*Work task*
Copy without pictures. Please restate each line of the listing exactly.

..............................

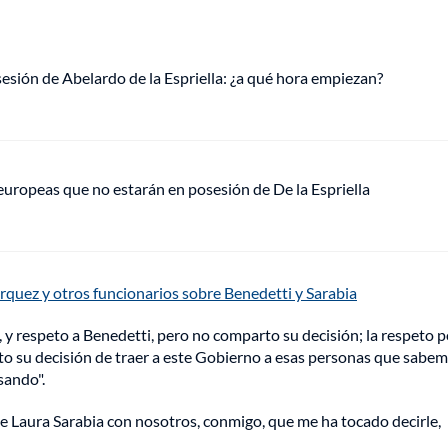
sesión de Abelardo de la Espriella: ¿a qué hora empiezan?
europeas que no estarán en posesión de De la Espriella
árquez y otros funcionarios sobre Benedetti y Sarabia
 y respeto a Benedetti, pero no comparto su decisión; la respeto 
arto su decisión de traer a este Gobierno a esas personas que sabe
sando".
e Laura Sarabia con nosotros, conmigo, que me ha tocado decirle,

..............................

*Task answer*
sesión de Abelardo de la Espriella: ¿a qué hora empiezan?
europeas que no estarán en posesión de De la Espriella
árquez y otros funcionarios sobre Benedetti y Sarabia
 y respeto a Benedetti, pero no comparto su decisión; la respeto 
arto su decisión de traer a este Gobierno a esas personas que sabe
sando".
e Laura Sarabia con nosotros, conmigo, que me ha tocado decirle,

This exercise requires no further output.